The basis of the lawsuit was that the DEP didn’t do its due diligence in making sure Sabal Trail’s assurances about environmental impact were accurate, he said.
Though the agency hasn’t done so yet, it intends to grant the permit. Until it does, WWALS can’t appeal the judge’s decision, Quarterman said.
Sabal Trail was treated like any other permit applicant, Quarterman said, according to the DEP’s own statements. However, the Suwannee and Santa Fe rivers, which the pipeline would cross, have a special legal classification giving them higher levels of protection, he added.
- Joe Fisher, Natural Gas Intelligence, 14 December 2015, ALJ Recommends Florida Permit For Sabal Trail,
Environmental group WWALS Watershed Coalition Inc.’s primary objection to the project is the laying of pipeline in what it says is unstable karst terrain unfit for such a project. Such limestone geology is subject to holes, cracks and fissures, as well as sinkholes, which are common in North Florida.
However, ALJ Bram D.E. Canter recommended that the Florida Department of Environmental Protection issue a permit for the project [CP15-17], which is a joint venture of Spectra Energy and NextEra Energy Inc. (see Daily GPI, Nov. 21, 2014)….
Canter also wrote that besides four WWALS members whose property would be crossed by Sabal Trail, the concerns of other members of the organizations were generally speculative when it came to how they would be affected by the pipeline. "Although a substantial number of WWALS members have substantial interests in the use and enjoyment of the waters and environment of Hamilton County and Suwannee County, a showing of potential injury to those interests was only established in the record for four WWALS members — the four who own land that the pipeline will cross," Canter wrote.
WWALS members are not the first to raise the issue of fragile karst terrain in the path of Sabal Trail. Lawmakers from Georgia have asked the Federal Energy Regulatory Commission to consider route alternatives, mainly to avoid low-income communities but also out of a concern for karst (see Daily GPI, Oct. 27). The U.S. Environmental Protection Agency has raised multiple concerns about the project, including karst (see Daily GPI, Oct. 23).
- Carolina Bolado, Law360, 14 December 2015, Enviros Lose Challenge To $3B Fla. Natural Gas Pipeline,
WWALS had filed a challenge in August after the DEP published a notice of intent to issue permits for the Sabal Trail Transmission pipeline proposed by Spectra Energy Corp. and NextEra Energy Inc.
The organization expressed concerns about how the pipeline would affect fish and wildlife as well as water quality in the area.
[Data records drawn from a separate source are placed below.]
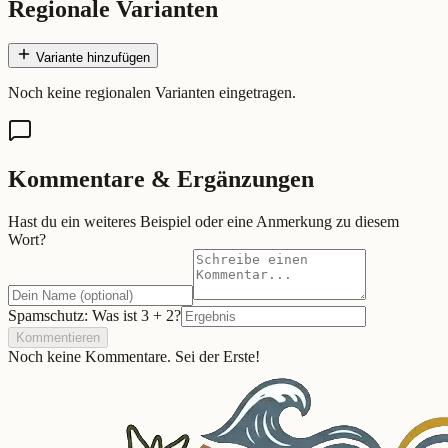
Regionale Varianten
Variante hinzufügen
Noch keine regionalen Varianten eingetragen.
Kommentare & Ergänzungen
Hast du ein weiteres Beispiel oder eine Anmerkung zu diesem
Wort?
Spamschutz: Was ist
3
+
2
?
Kommentieren
Noch keine Kommentare. Sei der Erste!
WWALS also said its members’ recreational use of the rivers and surrounding area could be affected by the pipeline.
Attorney William Wohlsifer, who represents WWALS, expressed frustration at the judge saying that the environmental group had failed to provide evidence about potential consequences of the pipeline. He said the judge had not permitted the group to present evidence regarding safety.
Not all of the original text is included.